On développe ensuite la politique de sécurité et de défense commune où apparaissent de nouvelles donnes telles que les drones et systèmes de défense anti-aériens, l’intelligence artificielle et en mer, des drones marins qui montrent la vulnérabilité des navires de surface dont les porte-avions et les submersibles.

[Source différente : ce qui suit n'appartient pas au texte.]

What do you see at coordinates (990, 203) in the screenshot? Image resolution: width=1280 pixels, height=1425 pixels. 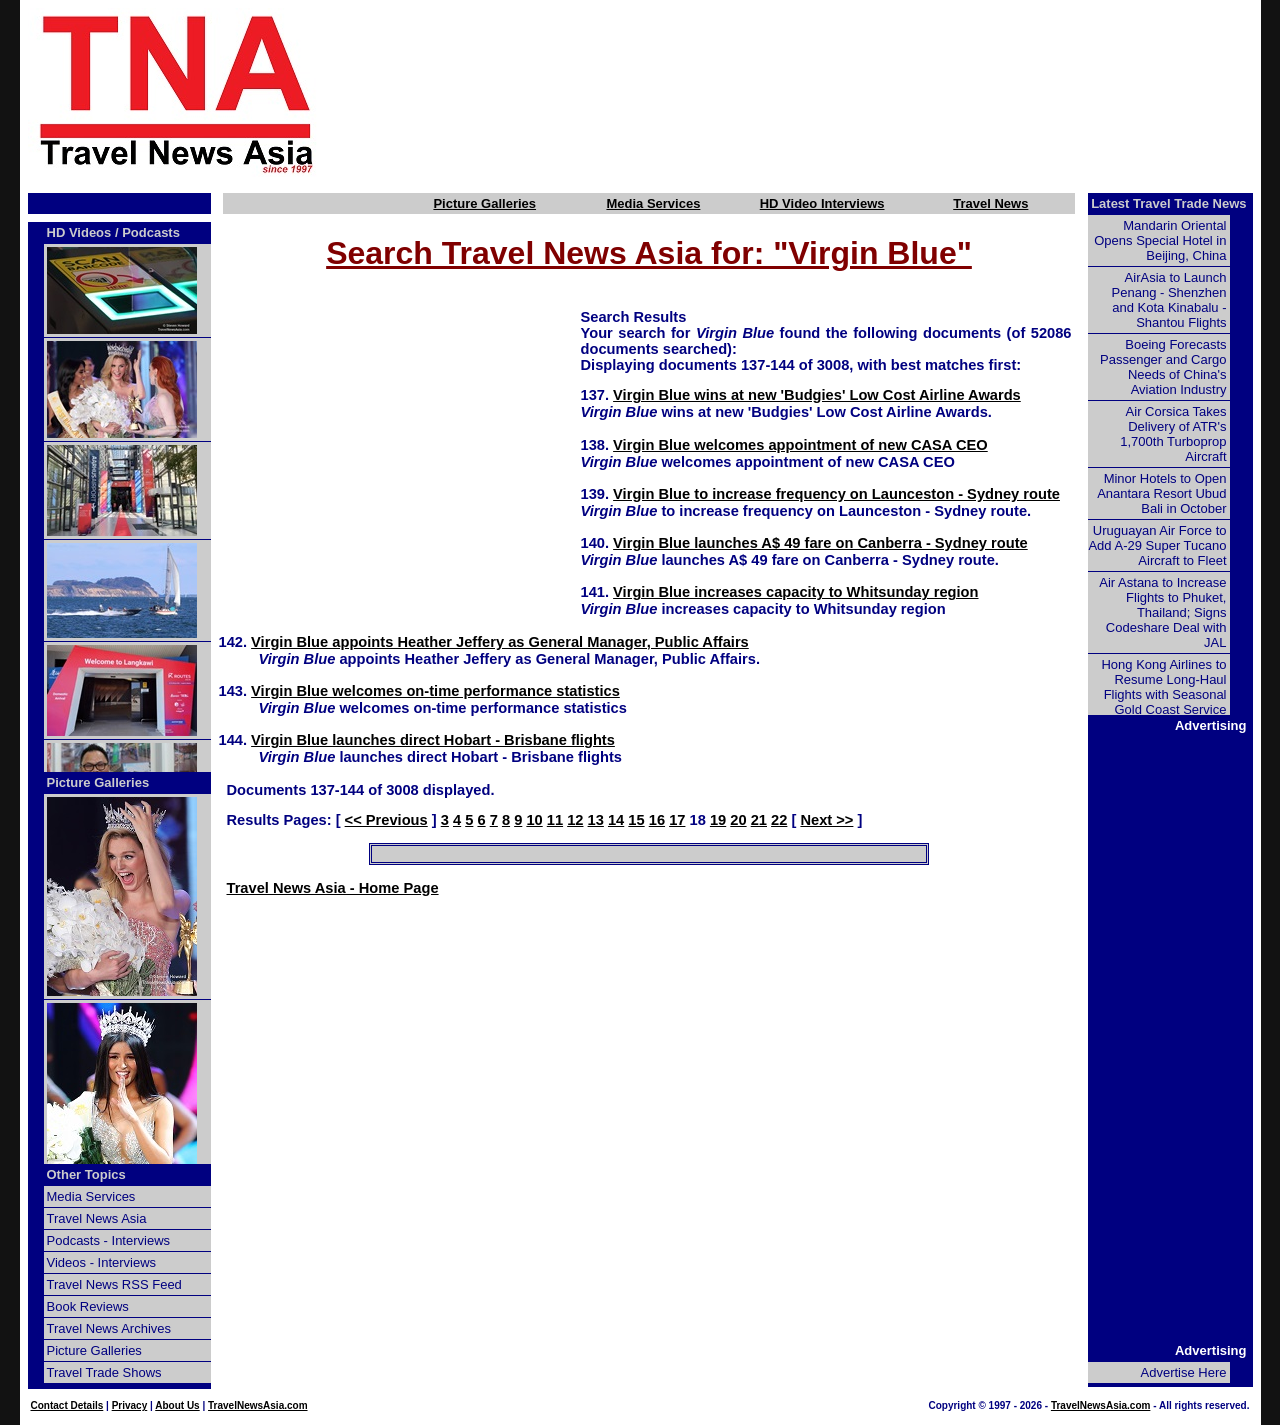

C’est ensuite la question de la réapparition du service militaire en Europe pour participer à cet effort de défense européenne. La Suède, la Lettonie et la Croatie l’ont rétabli. La Pologne, l’Allemagne et même la Grande Bretagne y songent et en débattent. Puis c’est la nouvelle doctrine américaine qui est en débat avec le regard et l’interventionnisme dans le monde, la non reconnaissance de l’UE et une attente d’une réponse forte de l’Europe pour sa défense. Les conférenciers nous présentent ensuite les différentes forces en présence dans le monde avec la comparaison des véhicules terrestres des différentes armées, les systèmes d’artillerie, les capacités aériennes et les principaux « enablers » et pour terminer les capacités navales où l’on voit que les USA et l’OTAN sont largement majoritaires.Ils terminent sous les applaudissement sur une photographie d’Ukrainiens avec le drapeau européen en répétant que oui, l’Ukraine c’est l’Europe.
Au moment des questions, le général Irastorza démontre que tout est politique car malgré les tensions actuelles, les gouvernements européens ont du mal à se mettre d’accord. Les discussions continuent devant le verre de l’amitié.